Regole nuove
per il reclutamento dei docenti.
Pasquale Almirante,
La Sicilia del
18.2.2008
Se tutti i lavori sono valutabili, perché quello
dell’insegnate non è tale? E perché di fronte a insuccessi evidenti di
molti alunni non si riescono spesso a trovare altre cause che non
siano gli abusati sociologismi? Con ogni probabilità i troppi
fallimenti dell’istruzione bivaccano in diversi falò i più evidenti
dei quali sono l’incertezza legislativa e normativa e il reclutamento
dei docenti.
Nell’arco di 10 anni sono cambiati 4 ministri della Istruzione ognuno
dei quali è stato latore di un proprio progetto educativo che ha
stravolto regolarmente il lavoro del precedente, con tenacia e
voluttà. Dal punto di vista legislativo e normativo ciascuno ha
portato, su spinta della propria parte politica, la visione del mondo
che gli apparteneva con la chiara evidenza della omologazione
culturale sul falso preconcetto che finora la cultura sia stata
monopolizzata dalla sinistra tanto che Berlusconi individua nella
scuola un potere forte.
Ricordiamo a titolo di esempio la possibile scelta della formazione
professionale già a conclusione del primo ciclo per i ragazzi non
particolarmente brillanti e il diritto-dovere all’istruzione della
Moratti, in contrapposizione al biennio comune ma obbligatorio fino a
16 anni che fu di Berlinguer e poi pure di Fioroni. Se si capisce
questa differenza di visione del mondo (Weltanschauung) forse ci si
rende conto che il mito fratricida di Romolo e Remo segni e insegua
ancora la nostra nazione come lo spettro di Banquo.

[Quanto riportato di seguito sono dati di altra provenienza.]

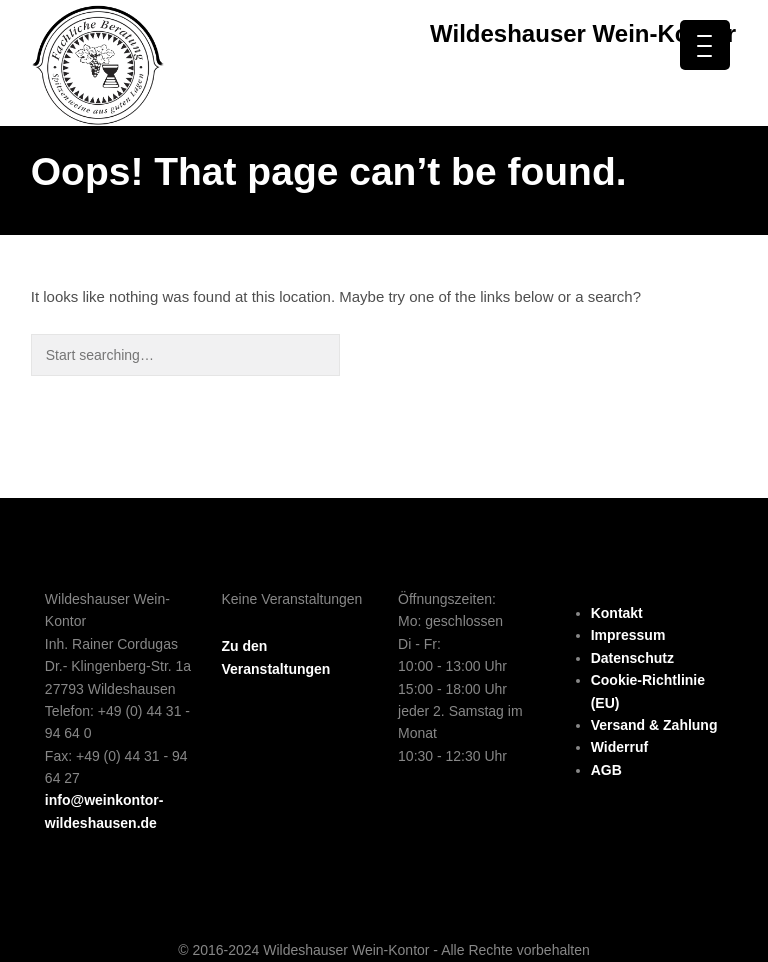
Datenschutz (632, 658)
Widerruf (619, 747)
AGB (606, 770)
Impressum (628, 635)
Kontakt (617, 613)
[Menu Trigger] (705, 45)
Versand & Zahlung (654, 725)
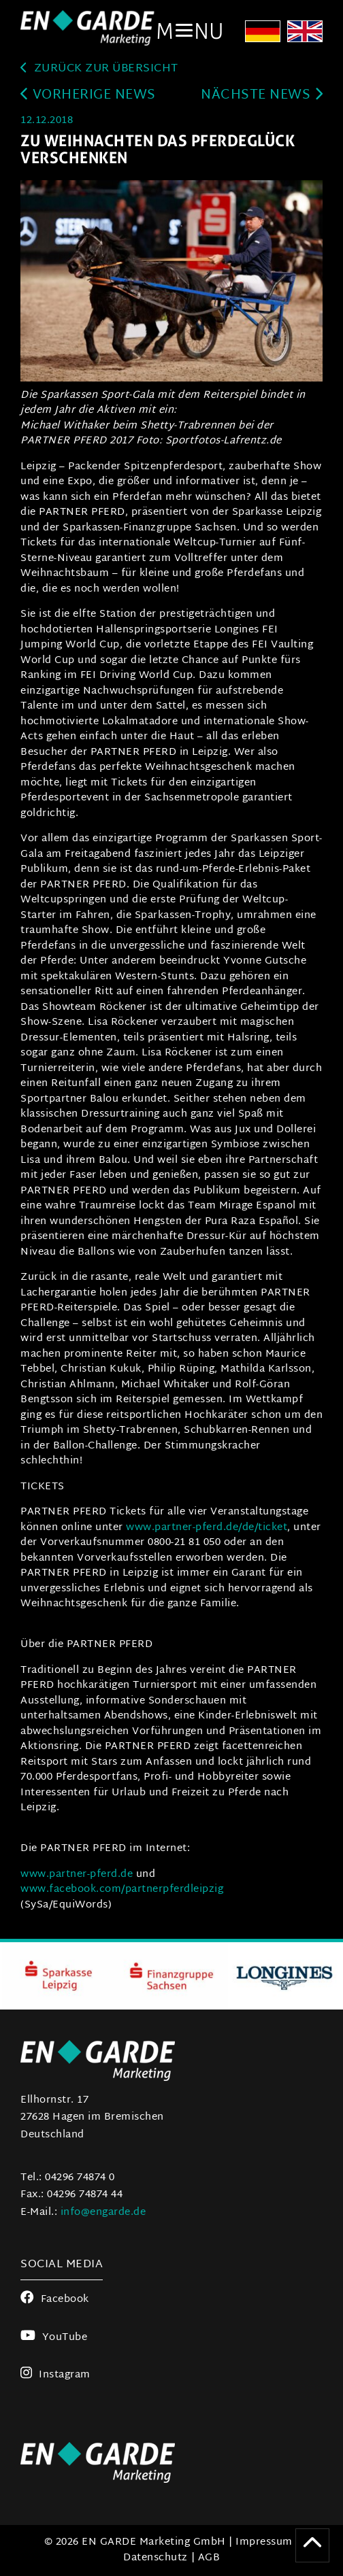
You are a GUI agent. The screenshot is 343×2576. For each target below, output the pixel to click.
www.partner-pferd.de (76, 1874)
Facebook (54, 2299)
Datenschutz (155, 2558)
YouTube (53, 2337)
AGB (209, 2558)
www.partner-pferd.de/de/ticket (206, 1528)
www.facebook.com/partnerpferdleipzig (121, 1889)
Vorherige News (88, 95)
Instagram (55, 2375)
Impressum (264, 2542)
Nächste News (262, 95)
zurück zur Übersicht (99, 68)
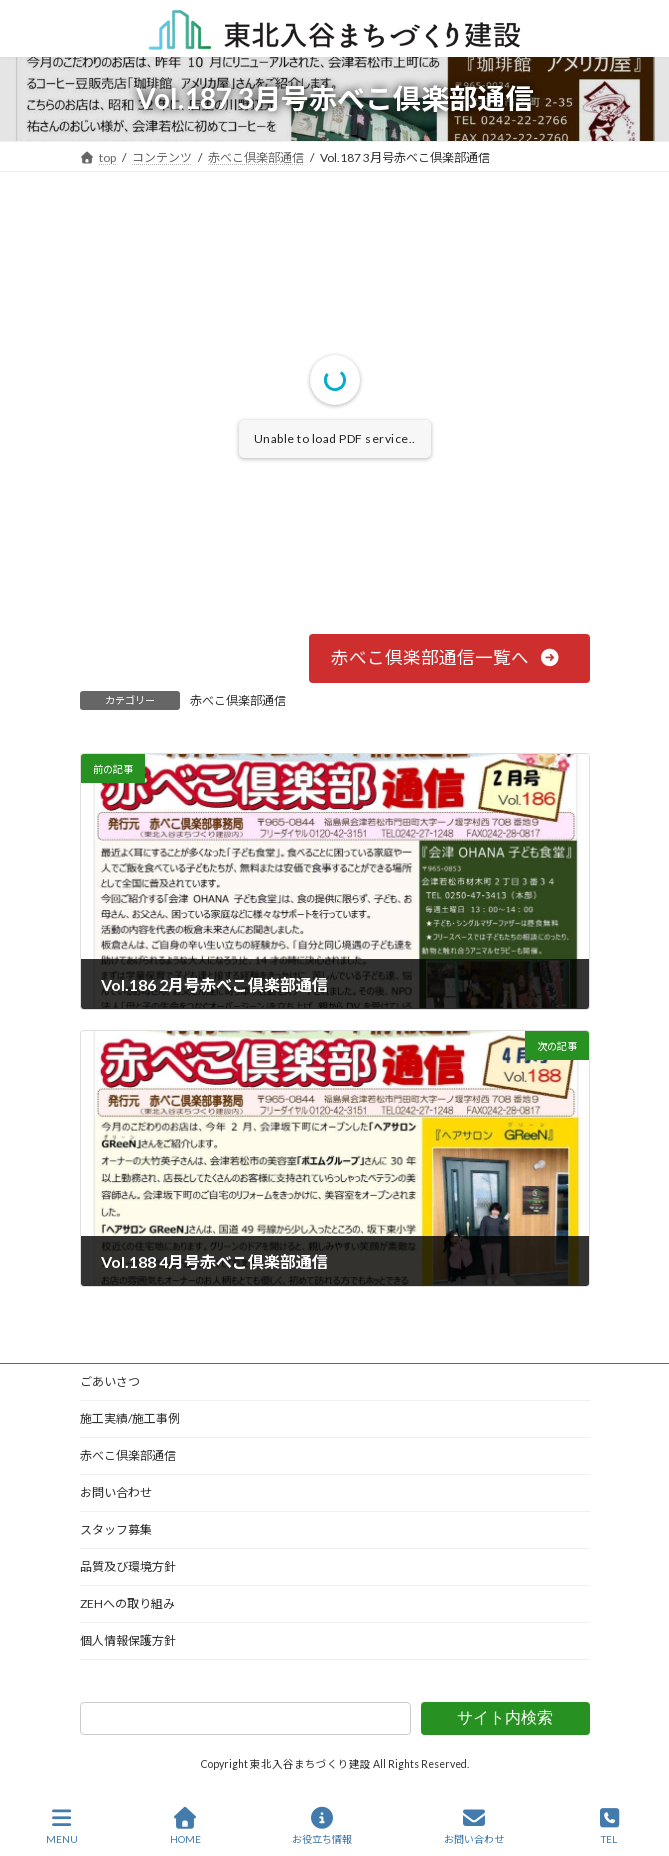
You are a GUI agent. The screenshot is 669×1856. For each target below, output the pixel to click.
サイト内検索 (505, 1717)
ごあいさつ (110, 1381)
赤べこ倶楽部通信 (238, 700)
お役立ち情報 (322, 1826)
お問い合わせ (116, 1492)
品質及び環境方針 (128, 1566)
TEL (610, 1826)
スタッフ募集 (116, 1529)
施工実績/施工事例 (130, 1418)
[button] (449, 658)
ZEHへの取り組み (127, 1603)
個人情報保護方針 (128, 1640)
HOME (185, 1826)
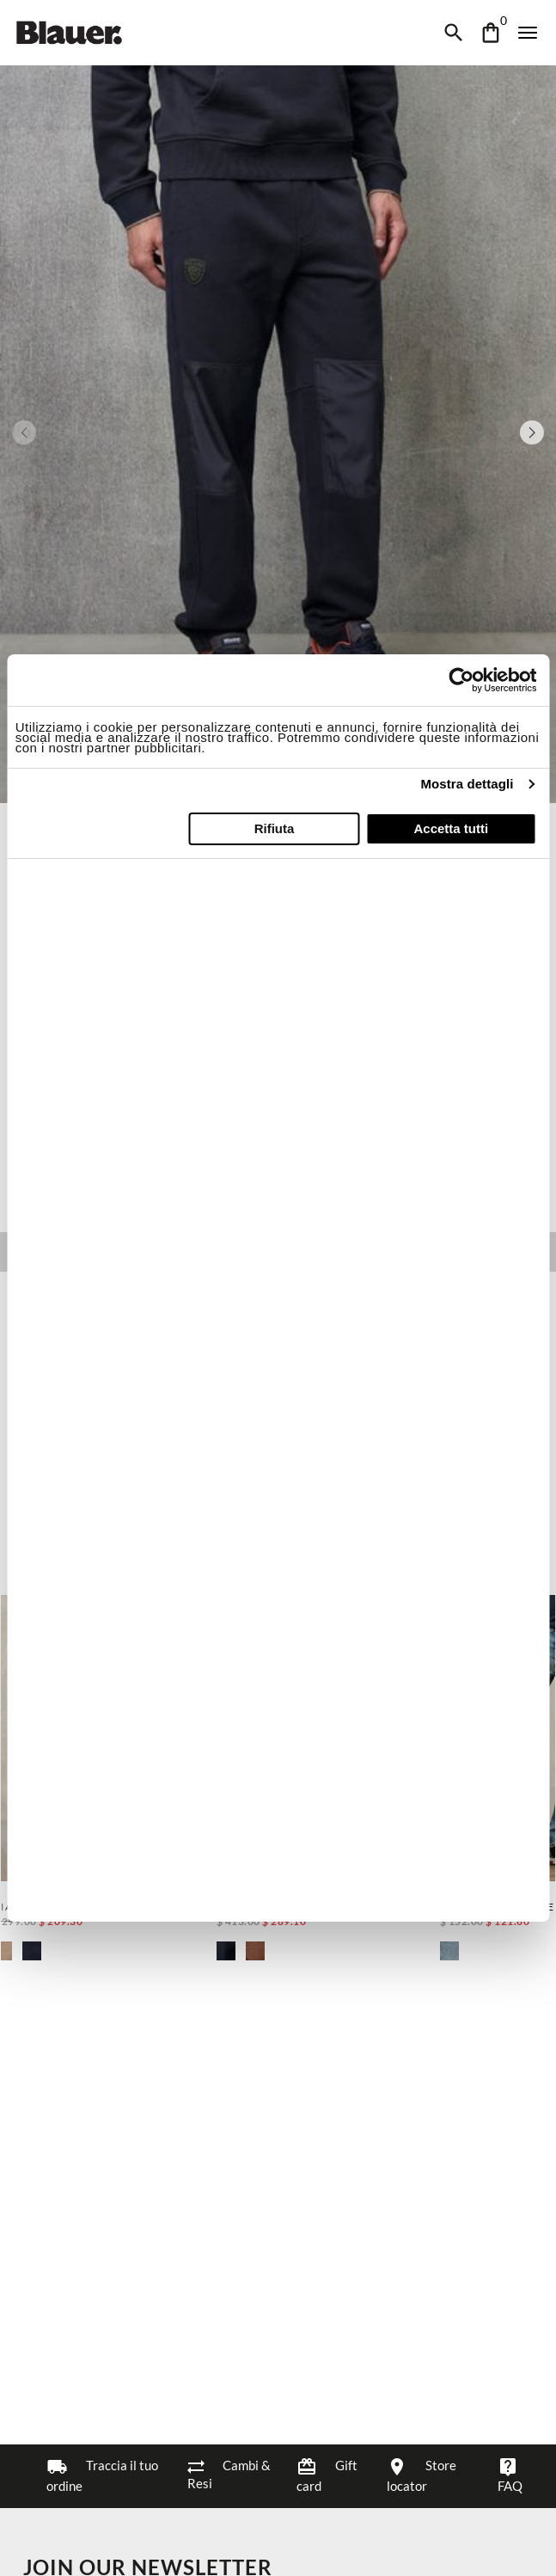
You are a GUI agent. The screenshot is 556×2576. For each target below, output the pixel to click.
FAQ (510, 2474)
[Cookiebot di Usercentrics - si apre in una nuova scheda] (461, 680)
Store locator (421, 2474)
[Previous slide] (24, 432)
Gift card (326, 2474)
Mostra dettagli (466, 783)
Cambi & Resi (229, 2474)
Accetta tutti (450, 828)
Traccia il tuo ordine (102, 2474)
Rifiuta (274, 828)
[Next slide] (532, 432)
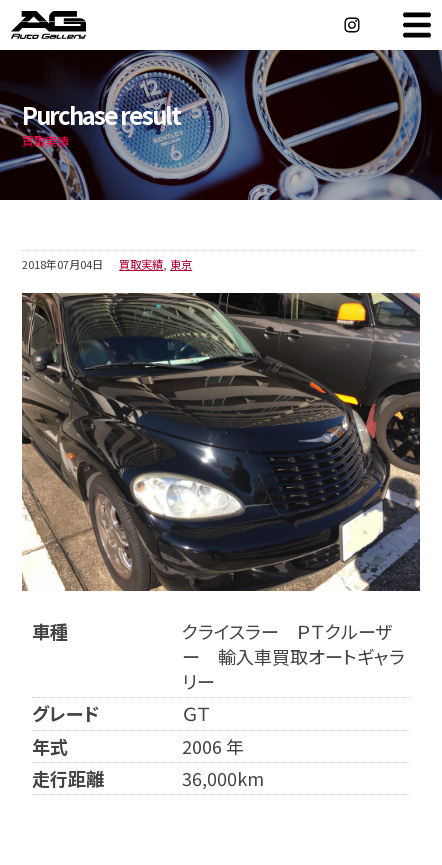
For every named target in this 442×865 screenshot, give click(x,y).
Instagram (352, 25)
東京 (181, 264)
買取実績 (141, 264)
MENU (417, 25)
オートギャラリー (70, 25)
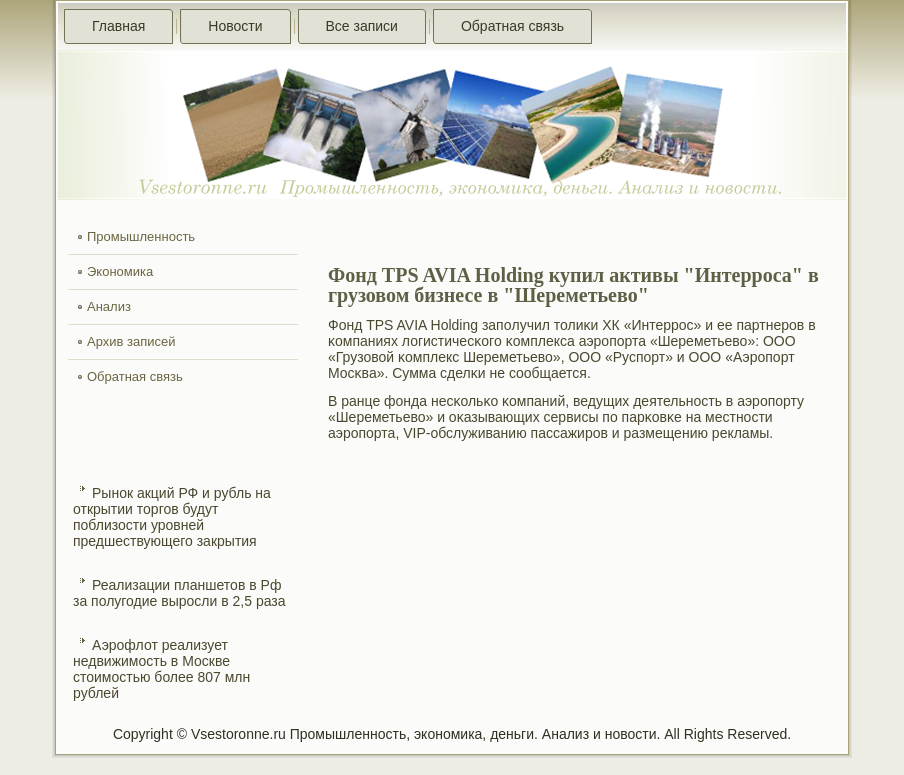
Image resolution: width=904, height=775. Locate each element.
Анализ (109, 306)
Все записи (362, 26)
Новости (235, 26)
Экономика (120, 271)
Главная (118, 26)
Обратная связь (512, 26)
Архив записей (131, 341)
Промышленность (141, 236)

Dal punto di vista del reclutamento dei docenti si è assistito, sempre
da una decina d’anni, a un conflitto grottesco tra Siss da una parte,
abilitate ad abilitare gli aspiranti professori dietro esborsi
gravosi, e i concorsi a cattedra dall’altra, il tutto condito da
ricorsi, punteggi ballerini e precarietà perché l’uno accampava più
diritti degli altri con in mezzo i cosiddetti precari storici.
Il nuovo ordinamento universitario del 3+2 ha poi determinato
l’ingolfamento più becero perché, secondo l’idea di Moratti, i primi
tre anni servivano come preparazione e i due successivi come
specializzazione all’insegnamento e l’aspirante docente non doveva
fare altro che attendere la chiamata diretta dalla scuola.
L’arrivo di Fioroni da un lato ha confermato il 3+2 e dall’altro ha
preteso, dopo i 5 anni, il concorso a cattedra biennale per accedere
all’insegnamento ma sulla metà dei posti realmente disponibili perché
l’altra metà sarebbe stata riservata alle graduatorie a esaurimento:
una speranza ai precari storici e una ai neolaureati. Di questi giorni
una nota di Valentina Aprea riapre il dibattito in vista di una
possibile rivincita del centrodestra. Tre sembrano le parole d’ordine:
merito, autogoverno, apprendimento e spiccia chiaro l’assunto: le
scuole in piena autonomia devono scegliere i docenti da albi regionali
appositi e deve nascere contestualmente una autorità che valuti la
qualità di ogni singola istituzione.
«Da noi, per colpa di una politica del personale basata sui concorsi
burocratici, su infinite graduatorie di precari e bassi stipendi e
scarsa produttività, si è realizzato un mix estremamente negativo»,
dice l’Aprea. «Serve un nuovo meccanismo di reclutamento,
ripristinando il decreto n. 227/05 di Moratti, che Fioroni ha
abrogato». Chiarissimo e a cui fa da controcanto Giuseppe Valditara di
An: «Aumenti significativi di stipendio devono essere legati al
merito.
La demagogia sessantottina ha spazzato via l’istituto del merito
distinto. Si devono pagare di più gli insegnanti sulla base della
preparazione e dell’impegno». Nessuno dei due però ha detto
chiaramente cosa fare di quei 150 mila precari che il centrosinistra
aveva promesso di stabilizzare a trance di 50 mila l’anno, mentre la
scuola rimane un campo di battaglia fra opposte fazioni.